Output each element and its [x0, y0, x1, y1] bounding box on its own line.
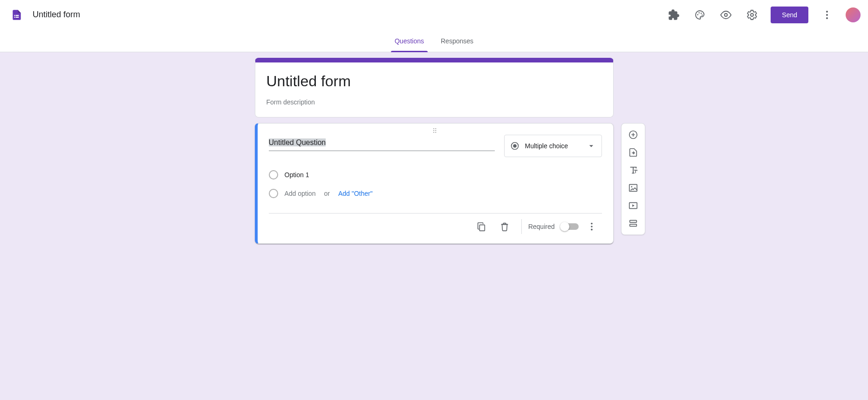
duplicate-button[interactable]	[471, 216, 492, 237]
more-vert-icon	[587, 221, 597, 232]
question-footer: Required	[269, 214, 602, 240]
plus-circle-icon	[628, 130, 638, 140]
forms-file-icon	[11, 9, 23, 21]
settings-button[interactable]	[741, 4, 763, 26]
radio-icon	[510, 141, 519, 151]
theme-button[interactable]	[689, 4, 711, 26]
send-button[interactable]: Send	[771, 7, 808, 23]
forms-logo[interactable]	[7, 6, 26, 24]
radio-circle-icon	[269, 189, 278, 198]
option-row[interactable]: Option 1	[269, 166, 602, 184]
chevron-down-icon	[587, 141, 596, 151]
add-video-button[interactable]	[625, 197, 642, 214]
eye-icon	[720, 9, 731, 21]
tab-responses[interactable]: Responses	[439, 30, 475, 52]
required-label: Required	[528, 223, 555, 230]
svg-point-18	[591, 229, 593, 231]
svg-point-5	[698, 12, 700, 14]
add-question-button[interactable]	[625, 126, 642, 143]
svg-point-6	[701, 13, 702, 14]
form-description[interactable]: Form description	[267, 98, 602, 106]
svg-point-10	[826, 11, 828, 13]
svg-rect-24	[629, 224, 636, 227]
form-title-text[interactable]: Untitled form	[267, 73, 602, 90]
form-title-card[interactable]: Untitled form Form description	[255, 58, 614, 117]
more-button[interactable]	[816, 4, 838, 26]
palette-icon	[694, 9, 705, 21]
avatar[interactable]	[846, 7, 861, 22]
svg-point-9	[751, 14, 753, 16]
add-option-button[interactable]: Add option	[285, 190, 316, 197]
drag-handle-icon[interactable]: ⠿	[432, 127, 438, 135]
radio-circle-icon	[269, 170, 278, 179]
svg-point-17	[591, 226, 593, 228]
add-option-row: Add option or Add "Other"	[269, 184, 602, 203]
add-image-button[interactable]	[625, 179, 642, 196]
video-icon	[628, 200, 638, 211]
svg-point-7	[702, 14, 703, 16]
add-other-button[interactable]: Add "Other"	[338, 190, 373, 197]
svg-point-14	[513, 144, 517, 148]
required-toggle[interactable]	[561, 223, 579, 230]
add-title-button[interactable]	[625, 162, 642, 179]
import-questions-button[interactable]	[625, 144, 642, 161]
svg-point-12	[826, 17, 828, 19]
question-type-dropdown[interactable]: Multiple choice	[504, 135, 602, 157]
option-text[interactable]: Option 1	[285, 171, 309, 179]
more-vert-icon	[821, 9, 833, 21]
delete-button[interactable]	[494, 216, 515, 237]
question-title-input[interactable]: Untitled Question	[269, 135, 495, 151]
tabs: Questions Responses	[0, 30, 868, 52]
svg-point-16	[591, 223, 593, 225]
gear-icon	[746, 9, 758, 21]
svg-rect-2	[14, 16, 15, 17]
form-title-input[interactable]	[30, 8, 144, 21]
options-list: Option 1 Add option or Add "Other"	[269, 166, 602, 203]
header-actions: Send	[663, 4, 861, 26]
svg-rect-1	[16, 15, 19, 16]
tab-questions[interactable]: Questions	[393, 30, 426, 52]
side-toolbar	[621, 123, 645, 235]
import-file-icon	[628, 147, 638, 158]
svg-rect-15	[479, 225, 485, 231]
preview-button[interactable]	[715, 4, 737, 26]
svg-point-21	[631, 186, 632, 187]
puzzle-icon	[668, 9, 679, 21]
question-card[interactable]: ⠿ Untitled Question Multiple choice Opti…	[255, 123, 614, 244]
header: Send	[0, 0, 868, 30]
add-section-button[interactable]	[625, 215, 642, 232]
copy-icon	[476, 221, 486, 232]
trash-icon	[499, 221, 510, 232]
section-icon	[628, 218, 638, 228]
svg-point-4	[697, 14, 698, 15]
question-type-label: Multiple choice	[525, 142, 581, 150]
svg-rect-23	[629, 221, 636, 223]
canvas: Untitled form Form description ⠿ Untitle…	[0, 52, 868, 400]
addons-button[interactable]	[663, 4, 685, 26]
or-label: or	[324, 190, 329, 197]
svg-rect-0	[14, 15, 15, 16]
svg-rect-3	[16, 16, 19, 17]
divider	[521, 219, 522, 234]
text-icon	[628, 165, 638, 175]
svg-point-8	[724, 14, 727, 16]
question-more-button[interactable]	[581, 216, 602, 237]
image-icon	[628, 183, 638, 193]
svg-point-11	[826, 14, 828, 16]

-*-

● Your assignment
Going through the data above, return each line with the word "header".

● Problem solution
header-actions: Send	[663, 4, 861, 26]
header: Send	[0, 0, 868, 30]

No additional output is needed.